Limerick TD Maurice Quinlivan has stated that there is no point in training and educating people in areas where jobs do not exist, while other sectors of the economy struggle to find workers trained in their field.
Deputy Quinlivan, who is Sinn Féin spokesperson on Business, Enterprise and Innovation, was commented on an ESRI report which found that the current PLC education system is not providing the changing labour market with the skills needed.
And he called for more investment for apprenticeship programmes to address growing skills shortages.
“The ESRI report took an in-depth look on how the PLC education system is serving the labour market requirements.The PLC system represents the largest component of full time further education and training provision in Ireland with 32,000 students enrolled and a spend of €160 million a year.
“Unfortunately, some of the conclusions in the report make for concerning reading, as the ESRI found that places in Post-Leaving Certificate courses exist in ‘in areas where they have always existed, rather than because of strategic planning’.
“In addition, the report finds that ‘there is evidence of substantial levels of oversupply in some areas’ while ‘there is little evidence that the number of places and composition of provision is reactive to changing labour market conditions’.
“There is no point in training and educating people in areas where jobs do not exist, while other sectors of the economy struggle to find workers trained in their field.
“The Restaurants Association of Ireland gave evidence to the Oireachtas Committee on Business, Enterprise, and Innovation before Christmas highlighting the skills shortage in their sector, saying 5,000 chefs and 28,000 other workers are needed in the industry in the coming years.
“In contrast, this report finds that the ratio of places to jobs in the childhood care and education is 4:1, highlighting a total disconnect between industry requirements and resulting in graduates struggling to find work in their field.
“It is Sinn Féin’s assertion that apprenticeships are a more suitable form of education and training, allowing students to earn and learn, while also obtaining a qualification and work experience.
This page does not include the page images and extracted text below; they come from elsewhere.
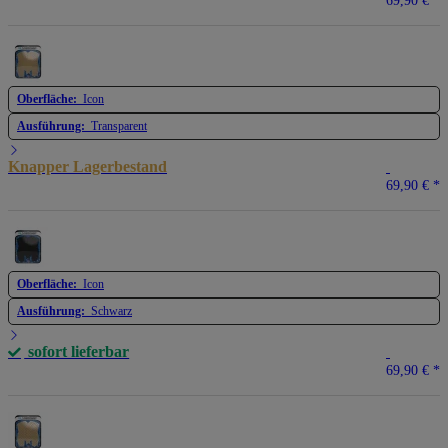
69,90 €
*
Oberfläche:
Icon
Ausführung:
Transparent
Knapper Lagerbestand
69,90 €
*
Oberfläche:
Icon
Ausführung:
Schwarz
sofort lieferbar
69,90 €
*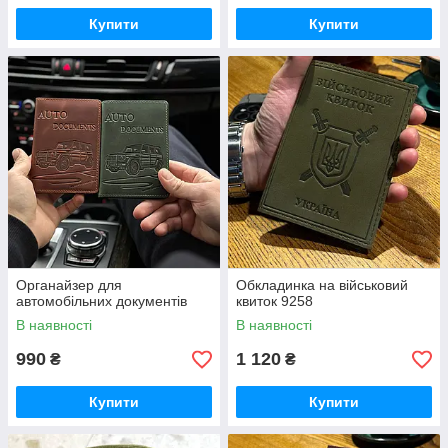
Купити
Купити
Органайзер для
Обкладинка на військовий
автомобільних документів
квиток 9258
В наявності
В наявності
990
1 120
₴
₴
Купити
Купити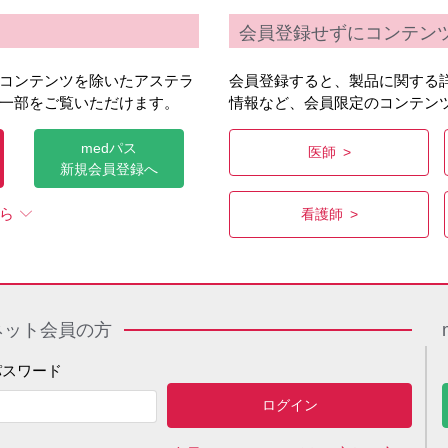
会員登録せずにコンテン
コンテンツを除いたアステラ
会員登録すると、製品に関する
一部をご覧いただけます。
情報など、会員限定のコンテン
medパス
医師
新規会員登録へ
ら
看護師
ネット会員の方
パスワード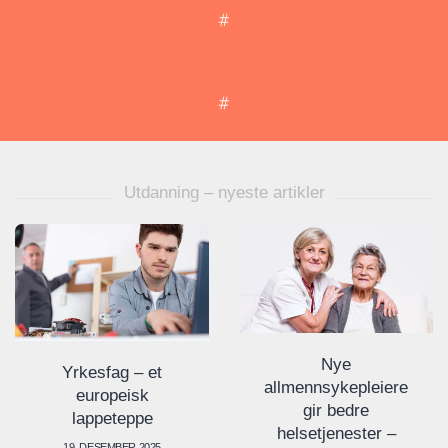
Utdanning – nyeste artikler
Nye
Yrkesfag – et
allmennsykepleiere
europeisk
gir bedre
lappeteppe
helsetjenester –
19. DESEMBER 2025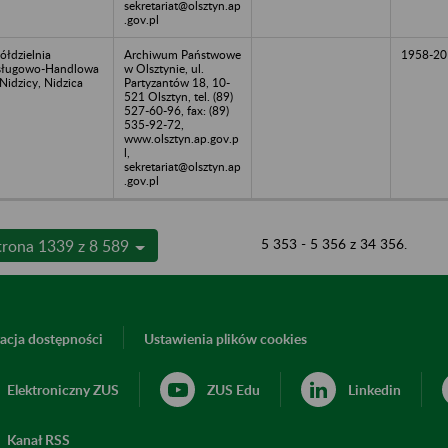
sekretariat@olsztyn.ap
.gov.pl
ółdzielnia
Archiwum Państwowe
1958-20
sługowo-Handlowa
w Olsztynie, ul.
Nidzicy, Nidzica
Partyzantów 18, 10-
521 Olsztyn, tel. (89)
527-60-96, fax: (89)
535-92-72,
www.olsztyn.ap.gov.p
l,
sekretariat@olsztyn.ap
.gov.pl
5 353 - 5 356 z 34 356.
trona 1339 z 8 589
acja dostępności
Ustawienia plików cookies
Elektroniczny ZUS
ZUS Edu
Linkedin
Kanał RSS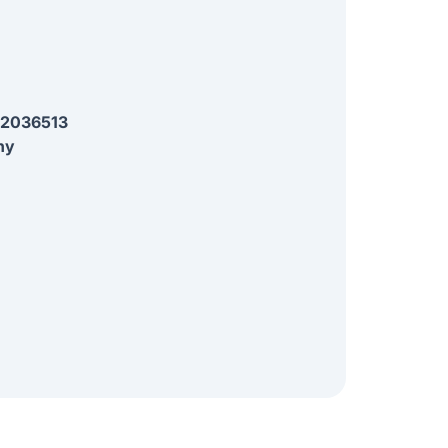
2036513
ny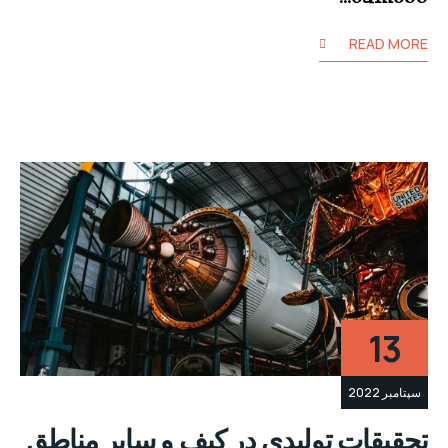
READ MORE
13
سپتامبر 2022
تحقیقات تولیدی در کیف و سایر مناطق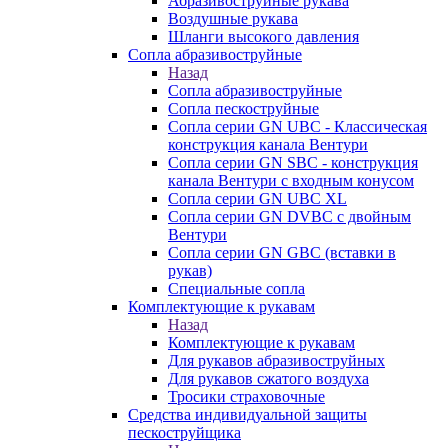
Абразивоструйные рукава
Воздушные рукава
Шланги высокого давления
Сопла абразивоструйные
Назад
Сопла абразивоструйные
Сопла пескоструйные
Сопла серии GN UBC - Классическая
конструкция канала Вентури
Сопла серии GN SBC - конструкция
канала Вентури c входным конусом
Сопла серии GN UBC XL
Сопла серии GN DVBC с двойным
Вентури
Сопла серии GN GBC (вставки в
рукав)
Специальные сопла
Комплектующие к рукавам
Назад
Комплектующие к рукавам
Для рукавов абразивоструйных
Для рукавов сжатого воздуха
Тросики страховочные
Средства индивидуальной защиты
пескоструйщика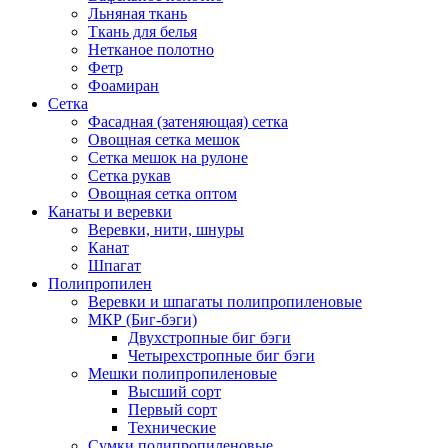
Льняная ткань
Ткань для белья
Нетканое полотно
Фетр
Фоамиран
Сетка
Фасадная (затеняющая) сетка
Овощная сетка мешок
Сетка мешок на рулоне
Сетка рукав
Овощная сетка оптом
Канаты и веревки
Веревки, нити, шнуры
Канат
Шпагат
Полипропилен
Веревки и шпагаты полипропиленовые
МКР (Биг-бэги)
Двухстропные биг бэги
Четырехстропные биг бэги
Мешки полипропиленовые
Высший сорт
Первый сорт
Технические
Сумки полипропиленовые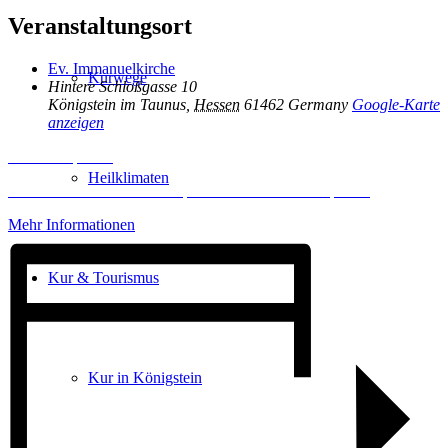
Veranstaltungsort
Ev. Immanuelkirche
Kurwege
Hintere Schloßgasse 10
Königstein im Taunus
,
Hessen
61462
Germany
Google-Karte
anzeigen
Inhalt entsperren
Heilklimaten
Erforderlichen Service akzeptieren und Inhalte entsperren
Mehr Informationen
Kur & Tourismus
Kur in Königstein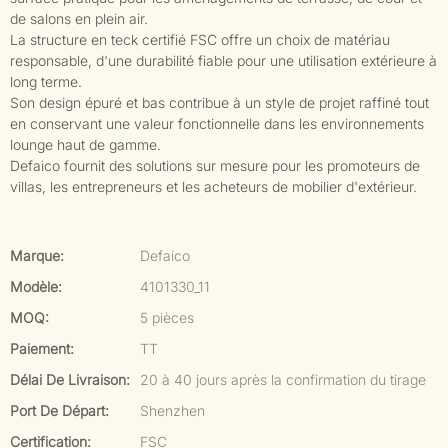
de salons en plein air.
La structure en teck certifié FSC offre un choix de matériau
responsable, d'une durabilité fiable pour une utilisation extérieure à
long terme.
Son design épuré et bas contribue à un style de projet raffiné tout
en conservant une valeur fonctionnelle dans les environnements
lounge haut de gamme.
Defaico fournit des solutions sur mesure pour les promoteurs de
villas, les entrepreneurs et les acheteurs de mobilier d'extérieur.
Marque:
Defaico
Modèle:
4101330_11
MOQ:
5 pièces
Paiement:
TT
Délai De Livraison:
20 à 40 jours après la confirmation du tirage
Port De Départ:
Shenzhen
Certification:
FSC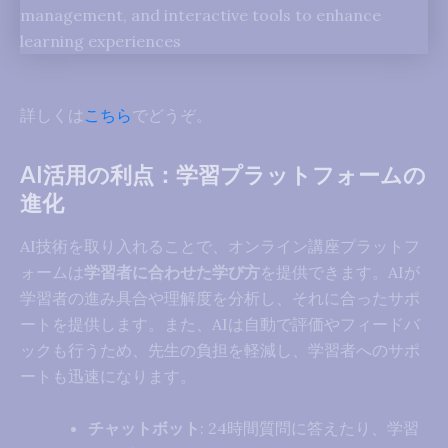
詳しくは
こちら
でどうぞ。
AI活用の利点：学習プラットフォームの
進化
AI技術を取り入れることで、オンライン講座プラットフ
ォームは
学習者に合わせた学び方
を提供できます。AIが
学習者の進み具合や理解度を分析し、それに合ったサポ
ートを提供します。また、AIは自動で評価やフィードバ
ックも行うため、先生の負担を軽減し、学習者へのサポ
ートも迅速になります。
チャットボット
: 24時間質問に答えたり、学習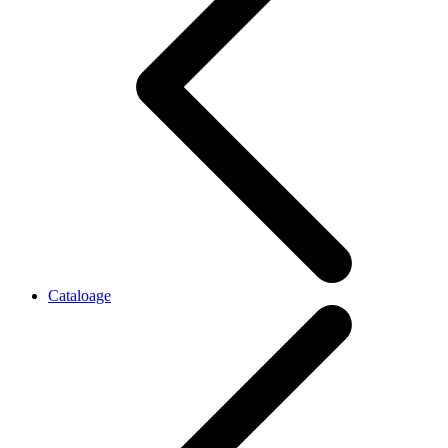
Cataloage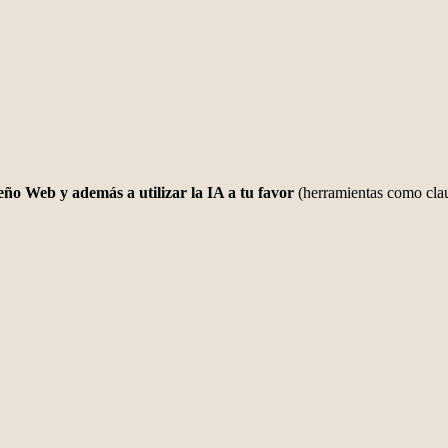
ño Web y además a utilizar la IA a tu favor
(herramientas como clau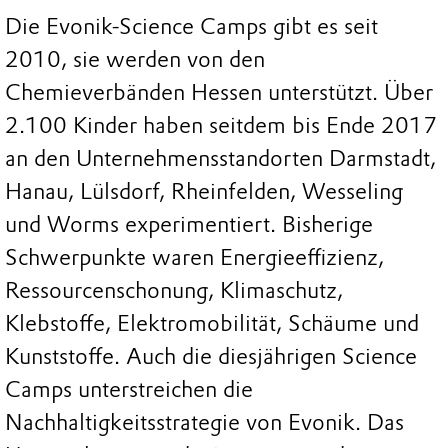
Die Evonik-Science Camps gibt es seit
2010, sie werden von den
Chemieverbänden Hessen unterstützt. Über
2.100 Kinder haben seitdem bis Ende 2017
an den Unternehmensstandorten Darmstadt,
Hanau, Lülsdorf, Rheinfelden, Wesseling
und Worms experimentiert. Bisherige
Schwerpunkte waren Energieeffizienz,
Ressourcenschonung, Klimaschutz,
Klebstoffe, Elektromobilität, Schäume und
Kunststoffe. Auch die diesjährigen Science
Camps unterstreichen die
Nachhaltigkeitsstrategie von Evonik. Das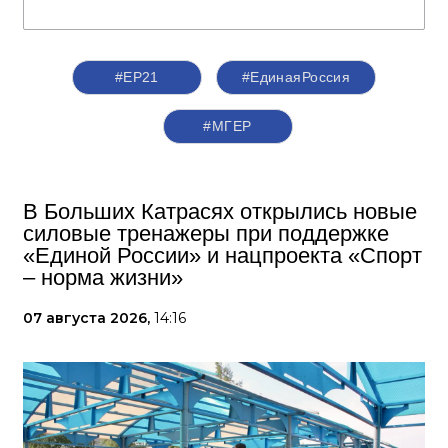
#ЕР21
#ЕдинаяРоссия
#‎МГЕР‬
В Больших Катрасях открылись новые
силовые тренажеры при поддержке
«Единой России» и нацпроекта «Спорт
– норма жизни»
07 августа 2026,
14:16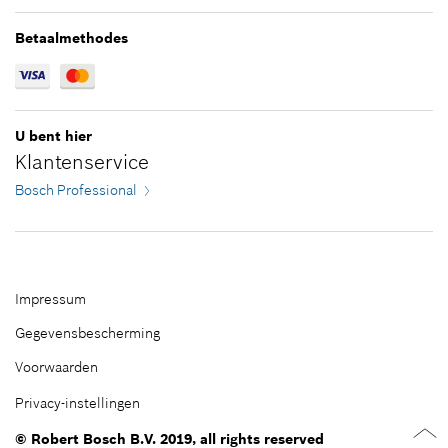
*
Prijs incl. BTW
Betaalmethodes
Aan winkelwagen toevoegen
U bent hier
Klantenservice
Bosch Professional
Impressum
Gegevensbescherming
Voorwaarden
Privacy-instellingen
© Robert Bosch B.V. 2019, all rights reserved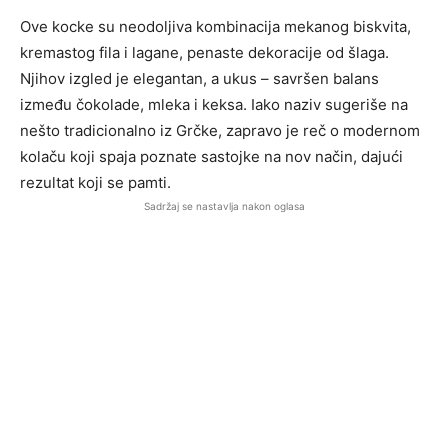
Ove kocke su neodoljiva kombinacija mekanog biskvita,
kremastog fila i lagane, penaste dekoracije od šlaga.
Njihov izgled je elegantan, a ukus – savršen balans
između čokolade, mleka i keksa. Iako naziv sugeriše na
nešto tradicionalno iz Grčke, zapravo je reč o modernom
kolaču koji spaja poznate sastojke na nov način, dajući
rezultat koji se pamti.
Sadržaj se nastavlja nakon oglasa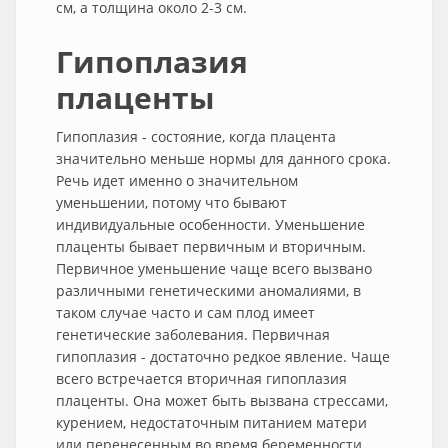
см, а толщина около 2-3 см.
Гипоплазия
плаценты
Гипоплазия - состояние, когда плацента
значительно меньше нормы для данного срока.
Речь идет именно о значительном
уменьшении, потому что бывают
индивидуальные особенности. Уменьшение
плаценты бывает первичным и вторичным.
Первичное уменьшение чаще всего вызвано
различными генетическими аномалиями, в
таком случае часто и сам плод имеет
генетические заболевания. Первичная
гипоплазия - достаточно редкое явление. Чаще
всего встречается вторичная гипоплазия
плаценты. Она может быть вызвана стрессами,
курением, недостаточным питанием матери
или перенесенным во время беременности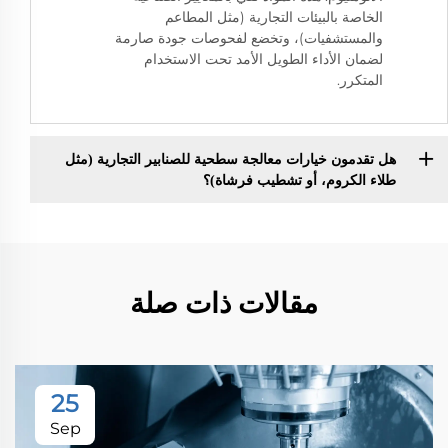
الخاصة بالبيئات التجارية (مثل المطاعم
والمستشفيات)، وتخضع لفحوصات جودة صارمة
لضمان الأداء الطويل الأمد تحت الاستخدام
المتكرر.
هل تقدمون خيارات معالجة سطحية للصنابير التجارية (مثل
طلاء الكروم، أو تشطيب فرشاة)؟
مقالات ذات صلة
25
Sep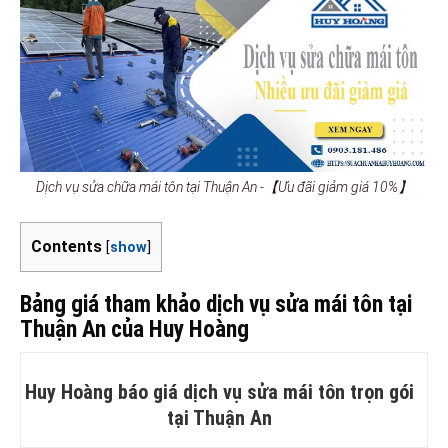
Dịch vụ sửa chữa mái tôn tại Thuận An -【Ưu đãi giảm giá 10%】
Contents
[
show
]
Bảng giá tham khảo dịch vụ sửa mái tôn tại
Thuận An của Huy Hoàng
Huy Hoàng báo giá dịch vụ sửa mái tôn trọn gói
tại Thuận An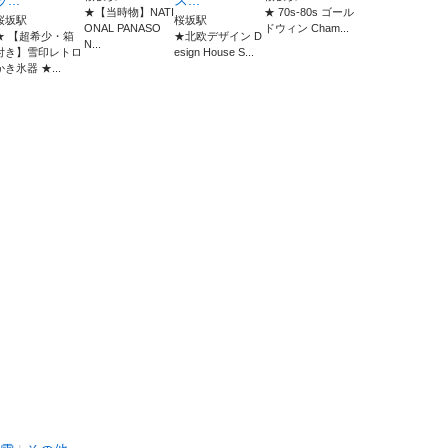
ッ...
ス...
★【当時物】NATI
★ 70s-80s ゴール
桜坂駅
桜坂駅
ONAL PANASO
ドウィン Cham...
★ 【超希少・箱
★北欧デザイン D
N...
付き】雪印レトロ
esign House S...
かき氷器 ★...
In addition, apprenticeships are based on finding work with an employer first, ensuring students are qualifying in an industry where positions are available.
“We have been advocating for more investment and expansion of the apprenticeship system, but unfortunately the government is not listening.
“The government’s own apprenticeship targets were 62 per cent behind at the end of 2017, with just 302 of 800 planned students in new apprenticeship programmes.
“Targets will continue to be missed, as the apprenticeship budget for 2018 saw €13.3 million being wiped off previously announced funding for the sector.
“Fine Gael needs to wake up and address the escalating skills shortage, or it will turn into a full-blown crisis,” Deputy Quinlivan concluded.